The other week, I was having a discussion on themed roller coasters. I shared my nerdy opinion that plot/character driven “story” coasters (Expedition Everest, Incredicoaster) ultimately fall flat due to the limitations of the ride-type and that “experiential” themes, where there isn’t a driving story so much as a series of experiences (Big Thunder, Space, etc.) are better suited for the medium. Dork, I know.
I bring it up because “Playtime” is one of the few examples I’ve seen of a film that is more of an experience, than a true story. “Playtime” is a French film by Jaques Tati, a famous French mime and filmmaker. Tati is known for films that play with physical comedy, relegate dialogue to background chatter, and explore the absurdity of modern, technological society. In his films, Tati plays Monsieur Hulot, a clumsy, naive, somewhat suspicious but generally affable character who wears an overcoat, hat, and smokes a pipe. Hulot appears in “Playtime”, weaved through the film’s six distinct sequences as a thru-line; the “main”-supporting character. The film moves from the airport, to an office building, a trade exhibition, apartments, a nightclub, and finishes on the streets. During these sequences, we see Hulot and a few other regular supporting characters (an attractive American tourist—one in a gaggle of tourists—a business man, a doorman, a German salesman, and more) navigating sterile, glass, consumerist, modern environments. The movie just sort of floats through their experiences without ever really presenting main characters or a traditional, driving plot.
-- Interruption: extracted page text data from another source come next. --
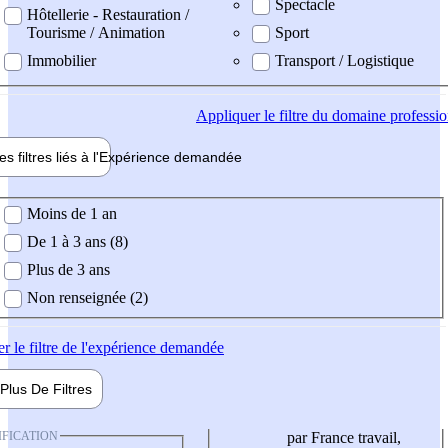
Spectacle
Hôtellerie - Restauration /
Tourisme / Animation
Sport
Immobilier
Transport / Logistique
Appliquer
le filtre du domaine professi
es filtres liés à l'
Expérience
demandée
ience demandée
Moins de 1 an
De 1 à 3 ans (8)
Plus de 3 ans
Non renseignée (2)
er
le filtre de l'expérience demandée
Plus De
Filtres
IFICATION
par France travail,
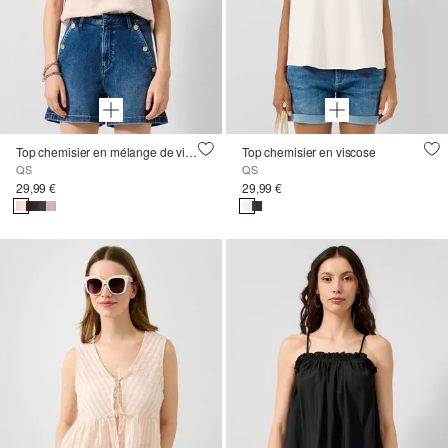
Top chemisier en mélange de viscose
Top chemisier en viscose
QS
QS
29,99 €
29,99 €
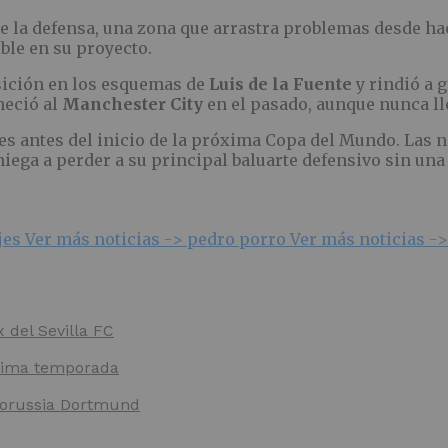
de la defensa, una zona que arrastra problemas desde h
ble en su proyecto.
osición en los esquemas de
Luis de la Fuente
y rindió a 
neció al
Manchester City
en el pasado, aunque nunca lle
s antes del inicio de la próxima Copa del Mundo. Las ne
niega a perder a su principal baluarte defensivo sin un
jes
Ver más noticias ->
pedro porro
Ver más noticias -
x del Sevilla FC
óxima temporada
 Borussia Dortmund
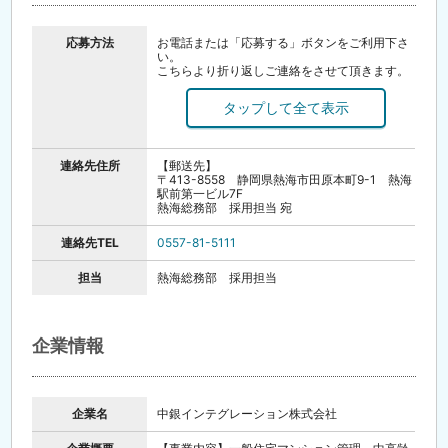
応募方法
お電話または「応募する」ボタンをご利用下さ
い。
こちらより折り返しご連絡をさせて頂きます。
連絡後、履歴書（写真貼付）・職務経歴書をご
郵送下さい。
郵送頂き次第、書類選考後、面接時間・日程等
お伝えさせて頂きます。
連絡先住所
【郵送先】
〒413-8558 静岡県熱海市田原本町9-1 熱海
駅前第一ビル7F
熱海総務部 採用担当 宛
連絡先TEL
0557-81-5111
担当
熱海総務部 採用担当
企業情報
企業名
中銀インテグレーション株式会社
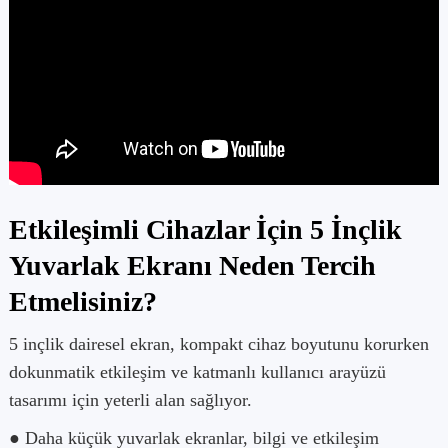
Etkileşimli Cihazlar İçin 5 İnçlik
Yuvarlak Ekranı Neden Tercih
Etmelisiniz?
5 inçlik dairesel ekran, kompakt cihaz boyutunu korurken
dokunmatik etkileşim ve katmanlı kullanıcı arayüzü
tasarımı için yeterli alan sağlıyor.
● Daha küçük yuvarlak ekranlar, bilgi ve etkileşim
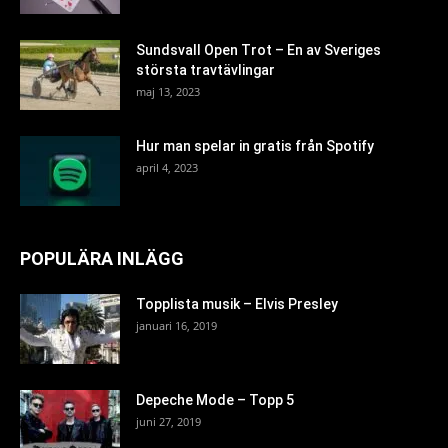
Sundsvall Open Trot – En av Sveriges
största travtävlingar
maj 13, 2023
Hur man spelar in gratis från Spotify
april 4, 2023
POPULÄRA INLÄGG
Topplista musik – Elvis Presley
januari 16, 2019
Depeche Mode – Topp 5
juni 27, 2019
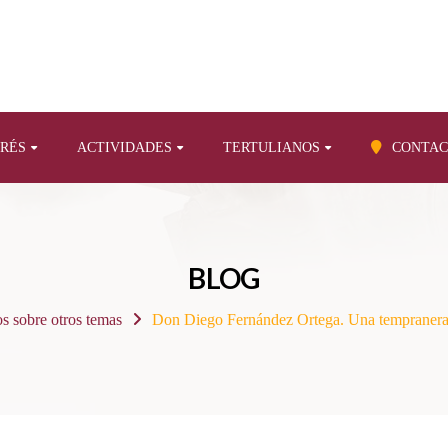
ERÉS
ACTIVIDADES
TERTULIANOS
CONTAC
BLOG
os sobre otros temas
Don Diego Fernández Ortega. Una tempranera y 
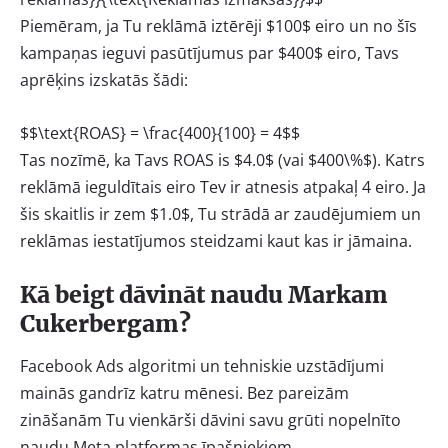
Piemēram, ja Tu reklāmā iztērēji
$100$
eiro un no šīs
kampaņas ieguvi pasūtījumus par
$400$
eiro, Tavs
aprēķins izskatās šādi:
$$\text{ROAS} = \frac{400}{100} = 4$$
Tas nozīmē, ka Tavs ROAS is
$4.0$
(vai
$400\%$
). Katrs
reklāmā ieguldītais eiro Tev ir atnesis atpakaļ 4 eiro. Ja
šis skaitlis ir zem
$1.0$
, Tu strādā ar zaudējumiem un
reklāmas iestatījumos steidzami kaut kas ir jāmaina.
Kā beigt dāvināt naudu Markam
Cukerbergam?
Facebook Ads algoritmi un tehniskie uzstādījumi
mainās gandrīz katru mēnesi. Bez pareizām
zināšanām Tu vienkārši dāvini savu grūti nopelnīto
naudu Meta platformas īpašniekiem.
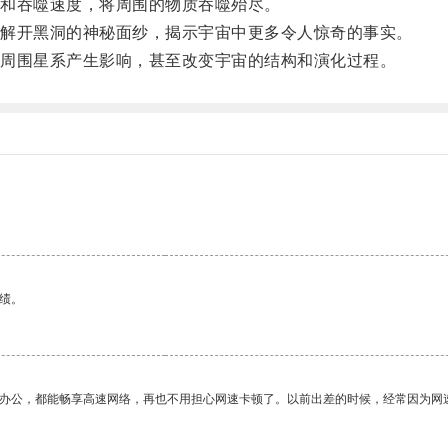
和吞噬速度，将周围的物质吞噬殆尽。
解开黑洞的神秘面纱，揭示宇宙中更多令人惊奇的事实。
周围星系产生影响，甚至改变宇宙的结构和演化过程。
绩。
作办公，都能畅享高速网络，再也不用担心网速卡顿了。以前出差的时候，经常因为网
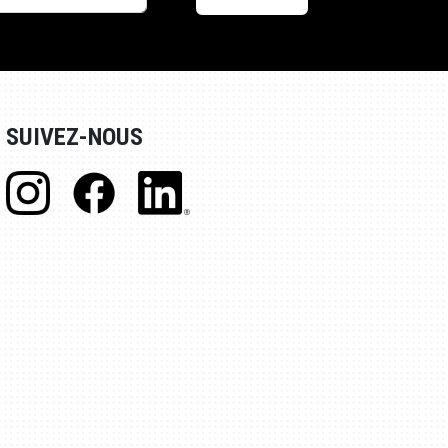
SUIVEZ-NOUS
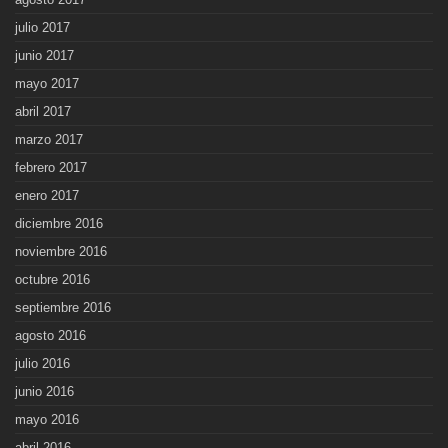
julio 2017
junio 2017
mayo 2017
abril 2017
marzo 2017
febrero 2017
enero 2017
diciembre 2016
noviembre 2016
octubre 2016
septiembre 2016
agosto 2016
julio 2016
junio 2016
mayo 2016
abril 2016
“Playtime” is a film that I didn’t really know what to make of, as I watched it, but it’s been sitting with me quite a bit since my screening. Part Looney Tunes gags in live action, part high-art exploration of the absurdities of modernity, the film is quite a mash-up. I giggled at scenes where stuffy-pleather chairs emit a flatulent whine when sat on or tear at patrons clothing with their spiky, modern design. Where men are lost in a sea of glass doors and windows, and women peruse travel posters for identical urban destinations (as true landmarks reflect in the windows, unnoticed). And I steeped in the amusing yet subtle-sadness in seeing rows of people watching TV from their glass-windowed apartments, appearing as small characters on their own TV shows to the outside world. I think in cinema, I ultimately prefer a main character and character arc to root for and at times found myself itching, ready for the film to move onto the next sequence—that probably says more about me and the irritable pace of my life than it does Tati’s work. But love the film’s idea that, you can put humans in lanes, rows, cubicles, parking spaces, and glass boxes but at the end of the day, after a little wine, a little music, and the unavoidable desire to connect, we still manage to emerge as human.